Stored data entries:
◇ ◇ ◇
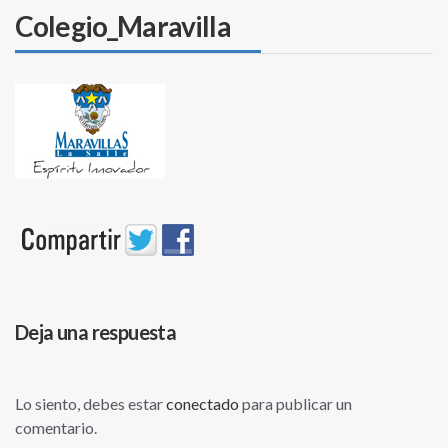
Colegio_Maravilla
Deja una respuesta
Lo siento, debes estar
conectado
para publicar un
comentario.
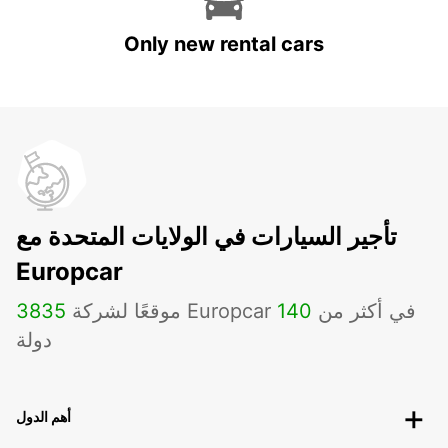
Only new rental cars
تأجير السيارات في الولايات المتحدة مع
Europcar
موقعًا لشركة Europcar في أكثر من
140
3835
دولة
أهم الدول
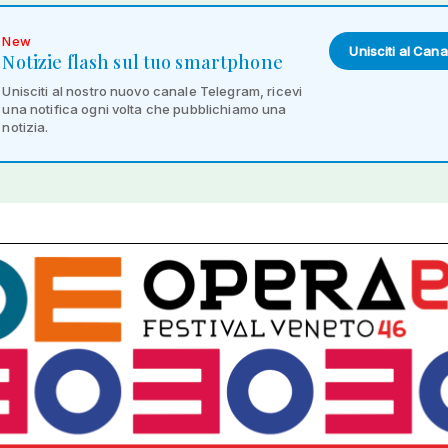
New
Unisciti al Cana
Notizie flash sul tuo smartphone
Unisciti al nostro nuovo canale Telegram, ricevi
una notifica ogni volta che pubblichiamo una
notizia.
◇ ◇ ◇
● Assigned task
Read through the records above and copy the lines that contain "Unisciti".

● Written solution
Unisciti al Cana
Unisciti al nostro nuovo canale Telegram, ricevi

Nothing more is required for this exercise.